SUPPLIED MATERIAL →
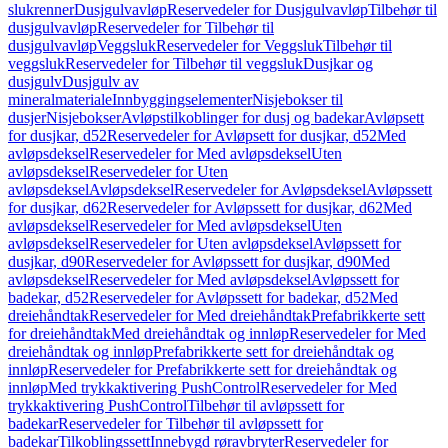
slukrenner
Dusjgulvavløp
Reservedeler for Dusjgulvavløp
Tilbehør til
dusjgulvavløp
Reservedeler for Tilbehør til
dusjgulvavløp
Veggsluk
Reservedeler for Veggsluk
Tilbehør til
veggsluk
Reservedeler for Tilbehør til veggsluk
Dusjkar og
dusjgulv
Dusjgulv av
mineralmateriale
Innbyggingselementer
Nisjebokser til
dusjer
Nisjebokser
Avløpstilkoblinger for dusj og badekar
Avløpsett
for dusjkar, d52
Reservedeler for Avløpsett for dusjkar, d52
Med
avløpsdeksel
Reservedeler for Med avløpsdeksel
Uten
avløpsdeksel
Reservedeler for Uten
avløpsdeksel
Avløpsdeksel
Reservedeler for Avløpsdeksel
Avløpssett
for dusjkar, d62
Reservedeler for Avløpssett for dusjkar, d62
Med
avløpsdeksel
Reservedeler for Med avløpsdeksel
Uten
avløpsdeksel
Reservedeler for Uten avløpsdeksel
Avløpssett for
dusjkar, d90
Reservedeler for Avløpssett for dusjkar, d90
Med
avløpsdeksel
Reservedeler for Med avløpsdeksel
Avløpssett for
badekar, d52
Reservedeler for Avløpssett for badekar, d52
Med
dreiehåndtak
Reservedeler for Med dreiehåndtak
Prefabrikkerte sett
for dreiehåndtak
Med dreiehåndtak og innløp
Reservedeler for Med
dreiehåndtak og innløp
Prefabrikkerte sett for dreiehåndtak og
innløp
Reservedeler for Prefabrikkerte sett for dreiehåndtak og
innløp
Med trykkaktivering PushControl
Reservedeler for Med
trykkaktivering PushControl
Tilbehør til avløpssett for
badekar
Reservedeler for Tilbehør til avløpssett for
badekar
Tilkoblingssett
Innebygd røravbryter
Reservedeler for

--

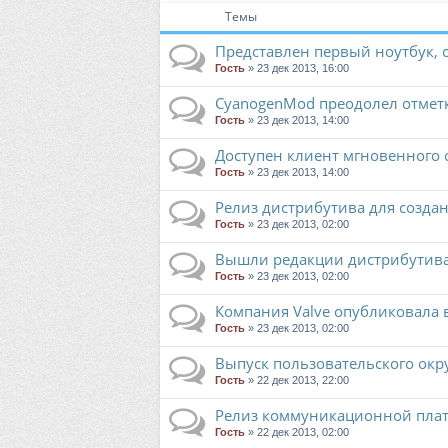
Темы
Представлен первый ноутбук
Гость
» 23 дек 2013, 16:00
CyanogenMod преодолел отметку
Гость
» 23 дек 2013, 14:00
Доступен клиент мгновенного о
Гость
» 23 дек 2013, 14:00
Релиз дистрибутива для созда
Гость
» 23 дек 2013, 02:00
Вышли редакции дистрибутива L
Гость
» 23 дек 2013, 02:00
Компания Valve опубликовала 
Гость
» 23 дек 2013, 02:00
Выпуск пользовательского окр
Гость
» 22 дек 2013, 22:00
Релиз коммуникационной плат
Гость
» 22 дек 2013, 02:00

EXERCISE PROMPT → What is needed is a single figure, the number of lines in the entries above that contain "дистрибутива".

ANSWER TO THE EXERCISE → 2